AS DESVANTAGENS DE SER UMA DESAJUSTADA- Cruella(2021)

Uma análise de Cruella(2021)

Por Maria Eduarda Ribeiro Cavalcanti

“Nascida brilhante, nascida louca e um pouquinho maluca” é como Cruella, ou melhor dizendo, Estella, se define no filme sobre sua história.

Diferentemente de outros filmes que focam na história de seus respectivos vilões, a história de Cruella tinha que ser diferente, afinal, como a Disney poderia limpar a imagem de uma vilã que literalmente mata pequenos e doces filhotes de cachorro, só para que ela possa ter um casaco de pele?

A maior parte dos vilões nascem bons e a sociedade os corrompe, em uma verdadeiro moda à la Rosseau, mas ao invés disso, o diretor Craig Gillespie (que também dirigiu I, Toyna) segue outro caminho, fazendo Cruella inerentemente má. Mas uma coisa chamou a minha atenção.

Logo no começo do filme, na sequência de infância que introduz Estella (o nome real de Cruella) uma coisa é destacada: o quão deslocada ela se sente na sociedade. E quando você assiste ao filme com este pensamento em mente, é notável que esse é o ponto de origem da história de Cruella.

O fardo de não se encaixar em lugar nenhum é pesado de carregar, especialmente desde que você é criança. E como a própria Cruella diz, ela nasceu fazendo um pronunciamento, ela nasceu diferente. Cidades simplistas com pessoas de mentes simples não são suficientes para aqueles destinados a algo mais. E é nesse cenário suburbano dos anos 70 onde Cruella é introduzida, os primeiros passos dela para vida real, a sua socialização, é em um lugar onde ela não pertence, ou melhor falando, um lugar aonde eles não a querem.

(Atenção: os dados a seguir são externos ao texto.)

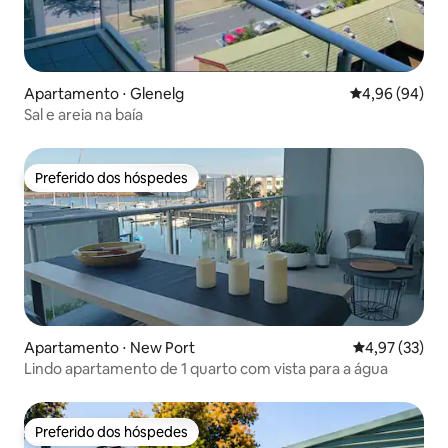
Apartamento ⋅ Glenelg
4,96 de uma av
4,96 (94)
Sal e areia na baía
Preferido dos hóspedes
Preferido dos hóspedes
Apartamento ⋅ New Port
4,97 de uma a
4,97 (33)
Lindo apartamento de 1 quarto com vista para a água
Preferido dos hóspedes
Preferido dos hóspedes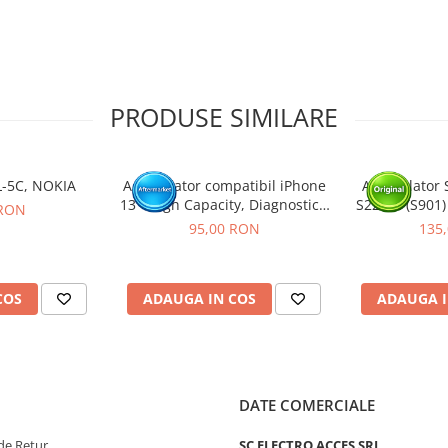
tat intr-un service GSM.
PRODUSE SIMILARE
L-5C, NOKIA
Acumulator compatibil iPhone
Acumulator 
13 - High Capacity, Diagnostic -
S22 5G (S901)
 RON
Sanatate 100%
P
95,00 RON
135
COS
ADAUGA IN COS
ADAUGA I
DATE COMERCIALE
de Retur
SC ELECTRO ACCES SRL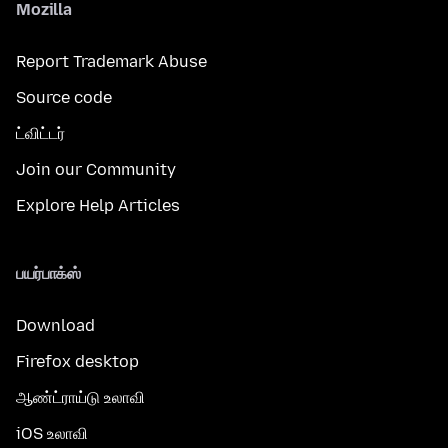
Mozilla
Report Trademark Abuse
Source code
ட்விட்டர்
Join our Community
Explore Help Articles
பயர்பாக்ஸ்
Download
Firefox desktop
ஆண்ட்ராய்டு உலாவி
iOS உலாவி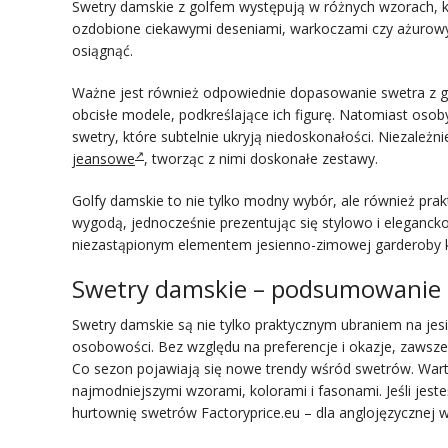
Swetry damskie z golfem występują w różnych wzorach, k
ozdobione ciekawymi deseniami, warkoczami czy ażurowymi
osiągnąć.
Ważne jest również odpowiednie dopasowanie swetra z go
obcisłe modele, podkreślające ich figurę. Natomiast osoby
swetry, które subtelnie ukryją niedoskonałości. Niezależ
jeansowe
, tworząc z nimi doskonałe zestawy.
Golfy damskie to nie tylko modny wybór, ale również prak
wygodą, jednocześnie prezentując się stylowo i elegancko
niezastąpionym elementem jesienno-zimowej garderoby k
Swetry damskie – podsumowanie
Swetry damskie są nie tylko praktycznym ubraniem na jes
osobowości. Bez względu na preferencje i okazje, zawsze m
Co sezon pojawiają się nowe trendy wśród swetrów. Wart
najmodniejszymi wzorami, kolorami i fasonami. Jeśli jes
hurtownię swetrów Factoryprice.eu – dla anglojęzycznej we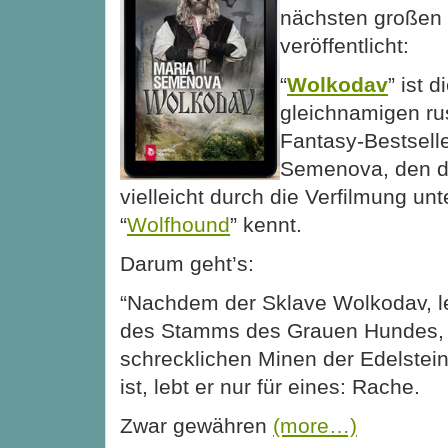
nächsten großen 
veröffentlicht:
“
Wolkodav
” ist 
gleichnamigen ru
Fantasy-Bestsell
Semenova, den de
vielleicht durch die Verfilmung unt
“
Wolfhound
” kennt.
Darum geht’s:
“Nachdem der Sklave Wolkodav, l
des Stamms des Grauen Hundes,
schrecklichen Minen der Edelste
ist, lebt er nur für eines: Rache.
Zwar gewähren
(more…)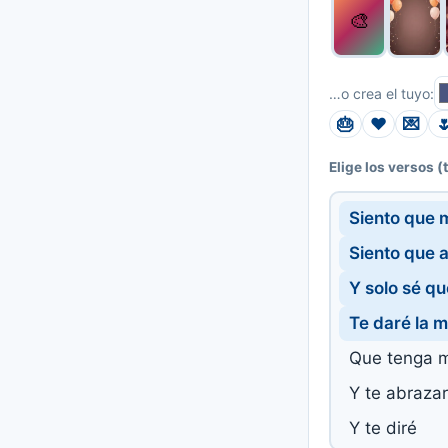
🎨
…o crea el tuyo:
🎂
❤️
💌

(
Elige los versos
Siento que m
Siento que a
Y solo sé qu
Te daré la m
Que tenga m
Y te abrazar
Y te diré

Duas cenas enfatizam essa questão: a primeira é uma onde a mãe dela pede para que ela esconda o cabelo, e ela orgulhosamente rejeita o pedido. Ela sabe que é diferente e especial, e ela está atenta que nunca irá se conformar com as expectativas da sociedade, mas ela não liga para isso. A segunda cena é quando a mãe dela morre e voluntariamente ela decide pintar o seu cabelo, para que ela consiga andar pelas ruas despercebida. Ela tem que se conforma para que possa sobreviver, e uma parte dela também deseja isso, ela quer esquecer o lado dela que deseja mudar o mundo ao seu redor, porque esse lado dela é muito poderoso. Ela não sabe como lidar com esse lado, e agora, completamente sozinha, como é esperado que ela saiba como lidar?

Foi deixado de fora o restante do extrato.